Wednesday night, Spokane residents can do exactly that. From 6:30 p.m. to 8:30 p.m. at the Ag Trade Center, city officials will be waiting to find out what you think. They’ll do it in a low-key open-house format designed for those who care about their community but don’t care to speak in front of an angry crowd. Citizens can visit any of 10 tables at which they can read proposed policy statements, leave comments about them, talk with staff people who work in those policy areas and sign up to serve on city task forces.
The result of this exercise, down the road, will be a comprehensive plan to guide city policy for the next 20 years.
What should the plan say about Spokane’s neighborhoods, streets and parks, for example? Draft documents already make some statements, which are the result of several previous public gatherings. But now the city wants to know if it has heard the public correctly. So it’s listening.
A comprehensive plan packs a wallop. It guides city officials when they decide, for example, whether your neighborhood is to be protected from traffic and undesirable development. It guides the city’s stewardship of its parks, its downtown core, its tree-lined boulevards. It can determine how welcome pedestrians and bicyclists are in neighborhoods and along streets. It can help developers and policy-makers by indicating where growth should go as well as where it shouldn’t. It also guides the city in matters related to housing, culture, social needs and governmental attitudes.

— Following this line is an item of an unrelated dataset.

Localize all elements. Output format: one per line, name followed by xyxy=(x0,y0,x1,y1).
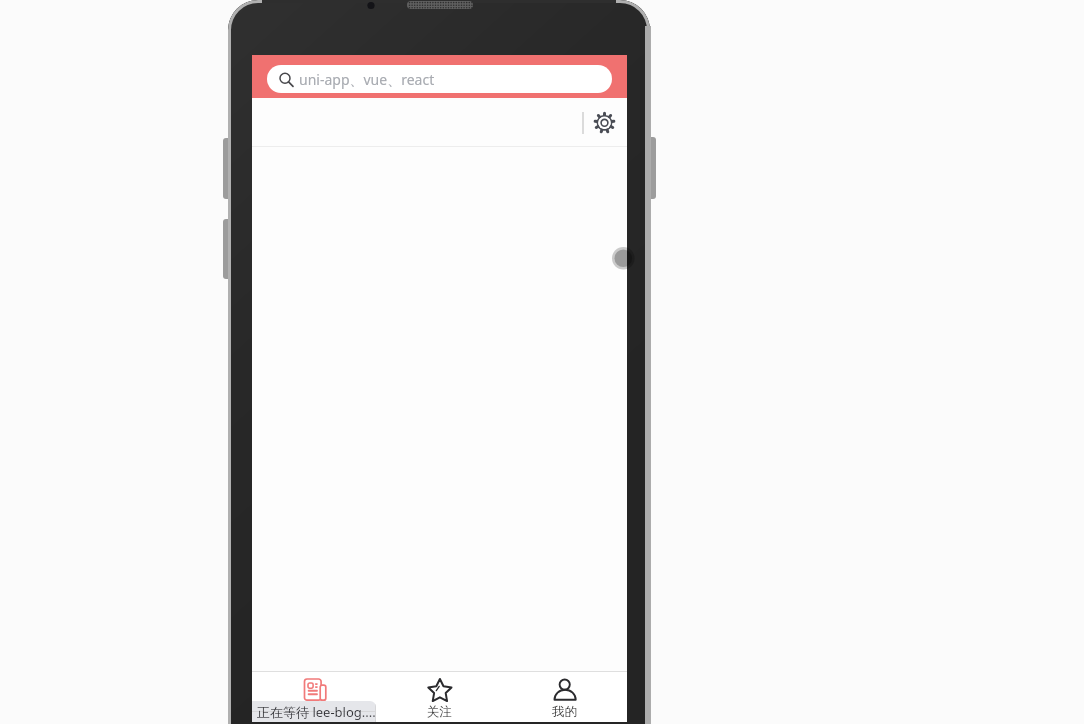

Growth is coming to Spokane. It might occur in ways we’d regret, such as suburban sprawl and a rotting core. Or it might occur in ways that could improve the city, such as renovation of historic buildings and neighborhoods.
State law requires Spokane to have a comprehensive plan; it also requires officials to heed it in many of those decisions that occasionally make people see red. Wednesday night, the city invites your comments on the values and visions that will shape the new plan. You can offer a constructive comment now, or you can stay home and blow your stack when it’s too late.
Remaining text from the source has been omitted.